About this task:
The required answer is the data below, restated word for word with images omitted.

Material for this exercise:
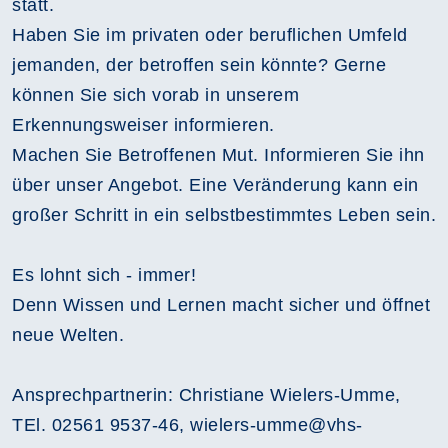
statt.
Haben Sie im privaten oder beruflichen Umfeld
jemanden, der betroffen sein könnte? Gerne
können Sie sich vorab in unserem
Erkennungsweiser informieren.
Machen Sie Betroffenen Mut. Informieren Sie ihn
über unser Angebot. Eine Veränderung kann ein
großer Schritt in ein selbstbestimmtes Leben sein.
Es lohnt sich - immer!
Denn Wissen und Lernen macht sicher und öffnet
neue Welten.
Ansprechpartnerin: Christiane Wielers-Umme,
TEl. 02561 9537-46, wielers-umme@vhs-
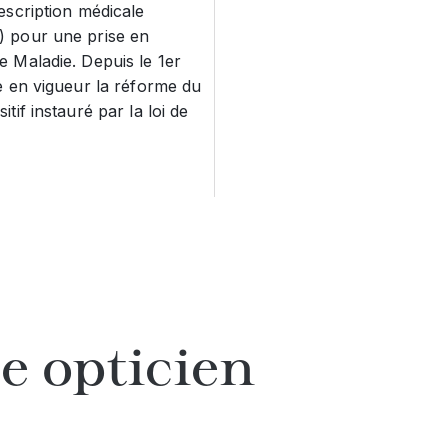
escription médicale
) pour une prise en
 Maladie. Depuis le 1er
e en vigueur la réforme du
tif instauré par la loi de
e opticien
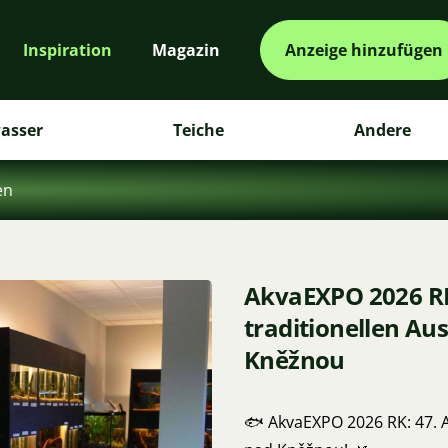
Inspiration
Magazin
Anzeige hinzufügen
asser
Teiche
Andere
en
AkvaEXPO 2026 RK
traditionellen Au
Kněžnou
🐟 AkvaEXPO 2026 RK: 47. A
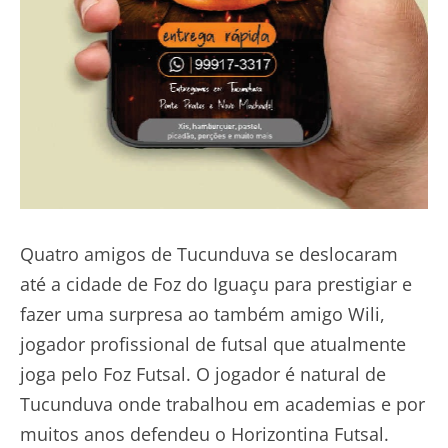
Quatro amigos de Tucunduva se deslocaram
até a cidade de Foz do Iguaçu para prestigiar e
fazer uma surpresa ao também amigo Wili,
jogador profissional de futsal que atualmente
joga pelo Foz Futsal. O jogador é natural de
Tucunduva onde trabalhou em academias e por
muitos anos defendeu o Horizontina Futsal.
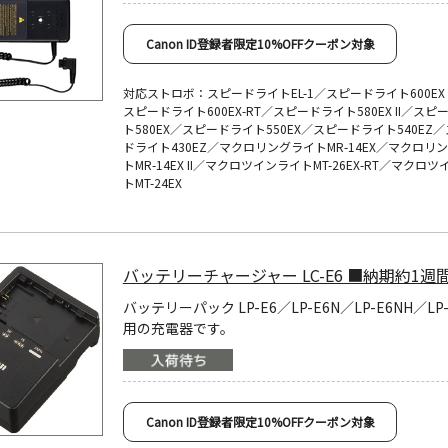
Canon ID登録者限定10%OFFクーポン対象
対応ストロボ：スピードライトEL-1／スピードライト600EX II
スピードライト600EX-RT／スピードライト580EX II／スピ
ト580EX／スピードライト550EX／スピードライト540EZ
ドライト430EZ／マクロリングライトMR-14EX／マクロリ
トMR-14EX II／マクロツインライトMT-26EX-RT／マクロ
トMT-24EX
バッテリーチャージャー LC-E6 ■納期約1週
バッテリーパック LP-E6／LP-E6N／LP-E6NH／LP
用の充電器です。
Canon ID登録者限定10%OFFクーポン対象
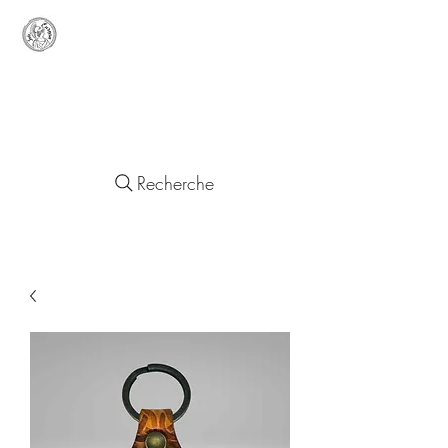
Lady
Europa
Objets d'un Quotidien Européen
Recherche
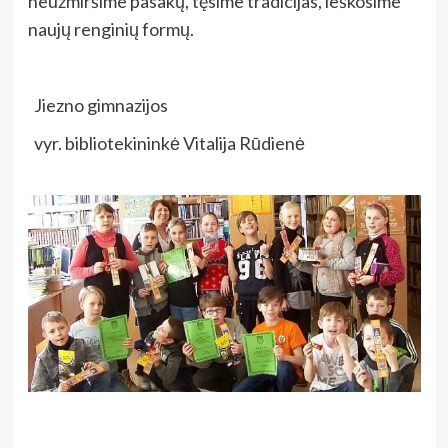
neužmiršime pasakų, tęsime tradicijas, ieškosime
naujų renginių formų.
Jiezno gimnazijos
vyr. bibliotekininkė Vitalija Rūdienė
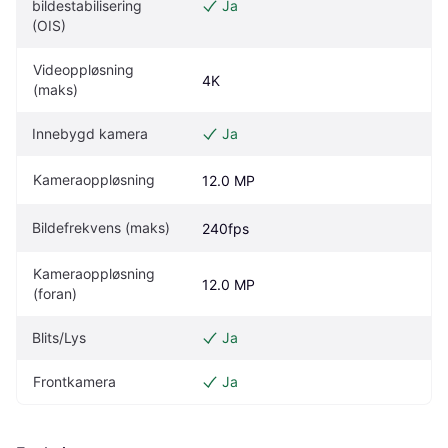
bildestabilisering 
Ja
(OIS)
Videoppløsning 
4K
(maks)
Innebygd kamera
Ja
Kameraoppløsning
12.0 MP
Bildefrekvens (maks)
240fps
Kameraoppløsning 
12.0 MP
(foran)
Blits/Lys
Ja
Frontkamera
Ja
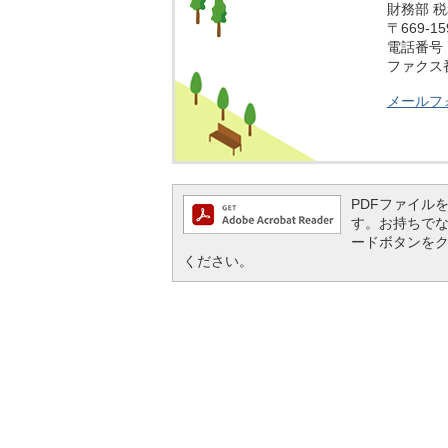
財務部 
〒669-
電話番号：0
ファクス番号
メールフ
PDFファイルを閲
す。お持ちでない方
ードボタンを
ください。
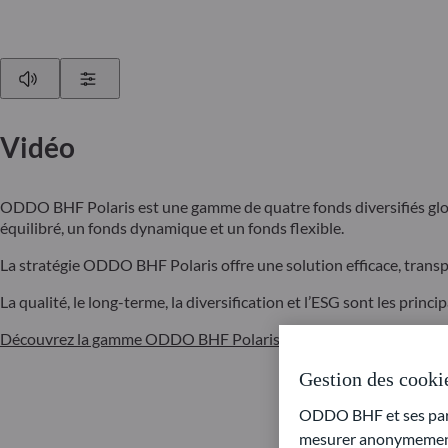
Play
Show Settings
Vidéo
ODDO BHF Polaris est une gamme de quatre fonds diversifiés globau
équilibré, un fonds dynamique et un fonds flexible.
La stratégie ODDO BHF Polaris offre une solution efficace, transp
La qualité, le long-terme, la diversification et l’ESG sont les pri
Découvrez la gamme ODDO BHF Polaris en vidéo
avec Sophie Mon
Gestion des cooki
ODDO BHF et ses parte
mesurer anonymement 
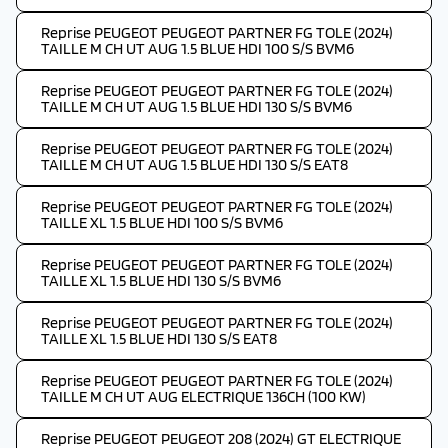
Reprise PEUGEOT PEUGEOT PARTNER FG TOLE (2024)
TAILLE M CH UT AUG 1.5 BLUE HDI 100 S/S BVM6
Reprise PEUGEOT PEUGEOT PARTNER FG TOLE (2024)
TAILLE M CH UT AUG 1.5 BLUE HDI 130 S/S BVM6
Reprise PEUGEOT PEUGEOT PARTNER FG TOLE (2024)
TAILLE M CH UT AUG 1.5 BLUE HDI 130 S/S EAT8
Reprise PEUGEOT PEUGEOT PARTNER FG TOLE (2024)
TAILLE XL 1.5 BLUE HDI 100 S/S BVM6
Reprise PEUGEOT PEUGEOT PARTNER FG TOLE (2024)
TAILLE XL 1.5 BLUE HDI 130 S/S BVM6
Reprise PEUGEOT PEUGEOT PARTNER FG TOLE (2024)
TAILLE XL 1.5 BLUE HDI 130 S/S EAT8
Reprise PEUGEOT PEUGEOT PARTNER FG TOLE (2024)
TAILLE M CH UT AUG ELECTRIQUE 136CH (100 KW)
Reprise PEUGEOT PEUGEOT 208 (2024) GT ELECTRIQUE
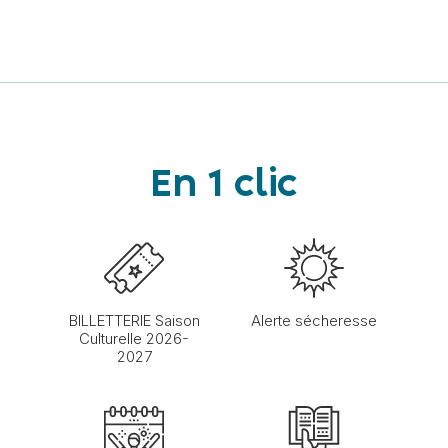
En 1 clic
BILLETTERIE Saison
Alerte sécheresse
Culturelle 2026-
2027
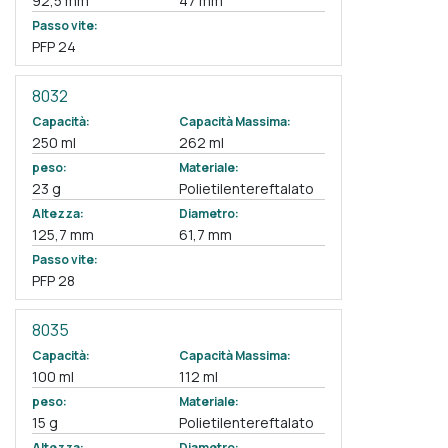
92,5 mm
47 mm
Passo vite:
PFP 24
8032
Capacità:
Capacità Massima:
250 ml
262 ml
peso:
Materiale:
23 g
Polietilentereftalato
Altezza:
Diametro:
125,7 mm
61,7 mm
Passo vite:
PFP 28
8035
Capacità:
Capacità Massima:
100 ml
112 ml
peso:
Materiale:
15 g
Polietilentereftalato
Altezza:
Diametro:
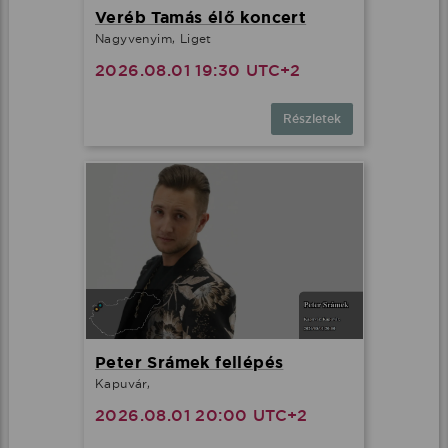
Veréb Tamás élő koncert
Nagyvenyim, Liget
2026.08.01 19:30 UTC+2
Részletek
Peter Srámek fellépés
Kapuvár,
2026.08.01 20:00 UTC+2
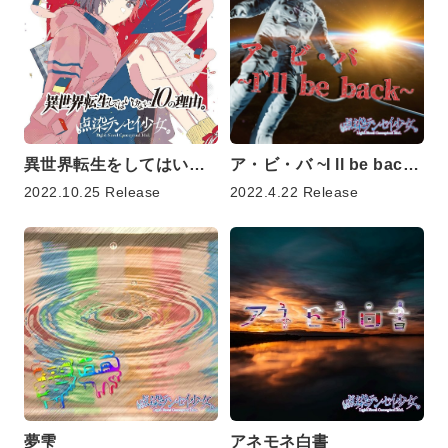
異世界転生をしてはいけない10の理由。
ア・ビ・バ ~I ll be back~ / スターストーリー
2022.10.25 Release
2022.4.22 Release
夢雫
アネモネ白書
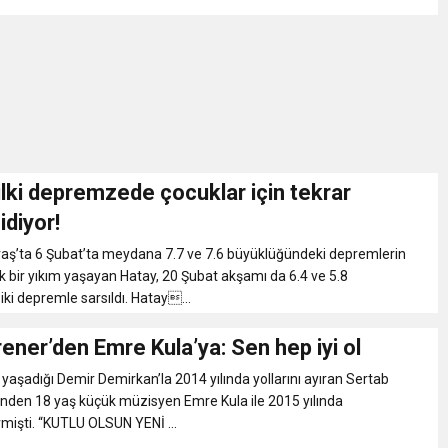
lki depremzede çocuklar için tekrar
idiyor!
’ta 6 Şubat’ta meydana 7.7 ve 7.6 büyüklüğündeki depremlerin
 bir yıkım yaşayan Hatay, 20 Şubat akşamı da 6.4 ve 5.8
ki depremle sarsıldı. Hatay...
ener’den Emre Kula’ya: Sen hep iyi ol
k yaşadığı Demir Demirkan’la 2014 yılında yollarını ayıran Sertab
inden 18 yaş küçük müzisyen Emre Kula ile 2015 yılında
mişti. “KUTLU OLSUN YENİ ...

Worked solution:
statt.
Haben Sie im privaten oder beruflichen Umfeld
jemanden, der betroffen sein könnte? Gerne
können Sie sich vorab in unserem
Erkennungsweiser informieren.
Machen Sie Betroffenen Mut. Informieren Sie ihn
über unser Angebot. Eine Veränderung kann ein
großer Schritt in ein selbstbestimmtes Leben sein.
Es lohnt sich - immer!
Denn Wissen und Lernen macht sicher und öffnet
neue Welten.
Ansprechpartnerin: Christiane Wielers-Umme,
TEl. 02561 9537-46, wielers-umme@vhs-
escription médicale
) pour une prise en
 Maladie. Depuis le 1er
e en vigueur la réforme du
tif instauré par la loi de
e opticien
Inspiration
Magazin
Anzeige hinzufügen
asser
Teiche
Andere
en
AkvaEXPO 2026 RK
traditionellen Au
Kněžnou
🐟 AkvaEXPO 2026 RK: 47. A
Quatro amigos de Tucunduva se deslocaram
até a cidade de Foz do Iguaçu para prestigiar e
fazer uma surpresa ao também amigo Wili,
jogador profissional de futsal que atualmente
joga pelo Foz Futsal. O jogador é natural de
Tucunduva onde trabalhou em academias e por
muitos anos defendeu o Horizontina Futsal.
Canon ID登録者限定10%OFFクーポン対象
対応ストロボ：スピードライトEL-1／スピードライト600EX II
スピードライト600EX-RT／スピードライト580EX II／スピ
ト580EX／スピードライト550EX／スピードライト540EZ
ドライト430EZ／マクロリングライトMR-14EX／マクロリ
トMR-14EX II／マクロツインライトMT-26EX-RT／マクロ
トMT-24EX
バッテリーチャージャー LC-E6 ■納期約1週
バッテリーパック LP-E6／LP-E6N／LP-E6NH／LP
用の充電器です。
Canon ID登録者限定10%OFFクーポン対象
Lady
Europa
Objets d'un Quotidien Européen
Recherche
neužmiršime pasakų, tęsime tradicijas, ieškosime
naujų renginių formų.
Jiezno gimnazijos
vyr. bibliotekininkė Vitalija Rūdienė
bildestabilisering 
Ja
(OIS)
Videoppløsning 
4K
(maks)
Innebygd kamera
Ja
Kameraoppløsning
12.0 MP
Bildefrekvens (maks)
240fps
Kameraoppløsning 
12.0 MP
(foran)
Blits/Lys
Ja
Frontkamera
Ja
財務部 
〒669-
電話番号：0
ファクス番号
メールフ
PDFファイルを閲
す。お持ちでない方
ードボタンを
ください。
Play
Show Settings
Vidéo
ODDO BHF Polaris est une gamme de quatre fonds diversifiés globau
équilibré, un fonds dynamique et un fonds flexible.
La stratégie ODDO BHF Polaris offre une solution efficace, transp
La qualité, le long-terme, la diversification et l’ESG sont les pri
Découvrez la gamme ODDO BHF Polaris en vidéo
avec Sophie Mon
Gestion des cooki
ODDO BHF et ses parte
mesurer anonymement 
Reprise PEUGEOT PEUGEOT PARTNER FG TOLE (2024)
TAILLE M CH UT AUG 1.5 BLUE HDI 100 S/S BVM6
Reprise PEUGEOT PEUGEOT PARTNER FG TOLE (2024)
TAILLE M CH UT AUG 1.5 BLUE HDI 130 S/S BVM6
Reprise PEUGEOT PEUGEOT PARTNER FG TOLE (2024)
TAILLE M CH UT AUG 1.5 BLUE HDI 130 S/S EAT8
Reprise PEUGEOT PEUGEOT PARTNER FG TOLE (2024)
TAILLE XL 1.5 BLUE HDI 100 S/S BVM6
Reprise PEUGEOT PEUGEOT PARTNER FG TOLE (2024)
TAILLE XL 1.5 BLUE HDI 130 S/S BVM6
Reprise PEUGEOT PEUGEOT PARTNER FG TOLE (2024)
TAILLE XL 1.5 BLUE HDI 130 S/S EAT8
Reprise PEUGEOT PEUGEOT PARTNER FG TOLE (2024)
TAILLE M CH UT AUG ELECTRIQUE 136CH (100 KW)
Reprise PEUGEOT PEUGEOT 208 (2024) GT ELECTRIQUE
En 1 clic
BILLETTERIE Saison
Alerte sécheresse
Culturelle 2026-
2027
92,5 mm
47 mm
Passo vite:
PFP 24
8032
Capacità:
Capacità Massima:
250 ml
262 ml
peso:
Materiale:
23 g
Polietilentereftalato
Altezza:
Diametro:
125,7 mm
61,7 mm
Passo vite:
PFP 28
8035
Capacità:
Capacità Massima:
100 ml
112 ml
peso:
Materiale:
15 g
Polietilentereftalato
Altezza:
Diametro:
Veréb Tamás élő koncert
Nagyvenyim, Liget
2026.08.01 19:30 UTC+2
Részletek
Peter Srámek fellépés
Kapuvár,
2026.08.01 20:00 UTC+2
異世界転生をしてはいけない10の理由。
ア・ビ・バ ~I ll be back~ / スターストーリー
2022.10.25 Release
2022.4.22 Release
夢雫
アネモネ白書
lki depremzede çocuklar için tekrar
idiyor!
’ta 6 Şubat’ta meydana 7.7 ve 7.6 büyüklüğündeki depremlerin
 bir yıkım yaşayan Hatay, 20 Şubat akşamı da 6.4 ve 5.8
ki depremle sarsıldı. Hatay...
ener’den Emre Kula’ya: Sen hep iyi ol
k yaşadığı Demir Demirkan’la 2014 yılında yollarını ayıran Sertab
inden 18 yaş küçük müzisyen Emre Kula ile 2015 yılında
mişti. “KUTLU OLSUN YENİ ...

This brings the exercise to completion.